God’s discipline is done out of concern for our greater good.  When He disciplines you, He is correcting you?  He is telling you that what you are doing will only lead to destruction or hardship for you.  He wants you to avoid it because it will cause you great pain in some area of your life.

Look at it in this context…. You have a friend who has been dating someone for three months.  He or she claims they are in love, but they really don’t know the person very well.  You know that the person they are dating has some serious anger issues and is verbally abusive.  Your friend doesn’t see it.

Your friend announces one day that they are engaged and are going to get married in a month.  You try to talk them out of it by telling them that this person is not the one for you- that marrying them will cause you a lifetime of pain and hardship.  But they won’t listen.  Out of concern for them and potentially their safety, you tell another close friend who you hope will be able to convince them that this isn’t a good idea.  Now, are you correcting your friend out of anger because you don’t want them to be happy, or out of concern for their well-being?  Did you tell their close friend to punish them or help them?  It’s the same with God.  His correction isn’t out of a punitive state, but to save us from hurt.

It is not to say that God’s discipline doesn’t hurt- we will go through pain and trials- but it is better to spend a season in pain than a lifetime of regret.

God May Not Always Say what You want to hear or is easy.

Hebrews 12:22 tells us that we have come to Mount Zion- to a living God.  It speaks of the majesty of Heaven.  It tells us to listen to God when He speaks- even if we may not like what He is saying.

God may not always tell you what you want to hear, and sometimes what He says may be difficult to do, understand, or implement.  Yet what He tells us is for our greater good, and that is what we need to be focused on.  We can’t be focused on what we feel about what God says, because the flesh will always war with the spirit.  But it is the taming of the flesh that allows us to persevere and run our race with excellence and in the fullness of God.
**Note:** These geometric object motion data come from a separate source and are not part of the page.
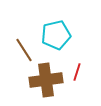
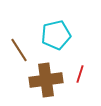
brown line: moved 5 px left
red line: moved 3 px right, 2 px down
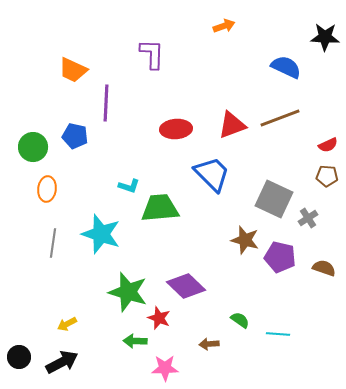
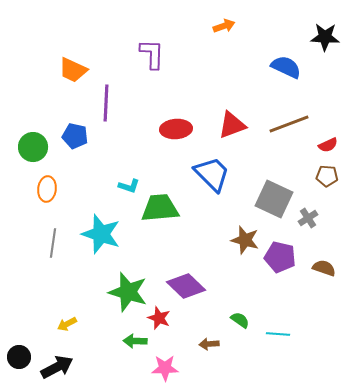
brown line: moved 9 px right, 6 px down
black arrow: moved 5 px left, 5 px down
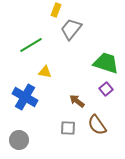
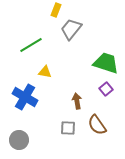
brown arrow: rotated 42 degrees clockwise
This is what Hebrews 12 is all about.

Hebrews 12 takes us through steps that ensures our victory in Christ.  The steps are to:

  1. Focus on God for He is our source.
  2. Be teachable- God corrects us for our greater good to prevent us from hardship in the future.  If we aren’t teachable and learn, then we will always live in the same bad situation never progressing.  We will be missing out on the blessing that He had designed for us by our own stubbornness (The Israelites were the perfect example of a delayed promise)
  3. To listen to God no matter what because He will always lead us down the right path.

If we can follow these steps, even though they are not easy, we will see the promises of God.  It does, however, take a lot of hard work, patience, and doing things that may not seem easy, but they are right.  And what we fail to realize is that even when He asks us to do the difficult, it is always accompanied by an inner peace and the victory is always greater than we may have imagined.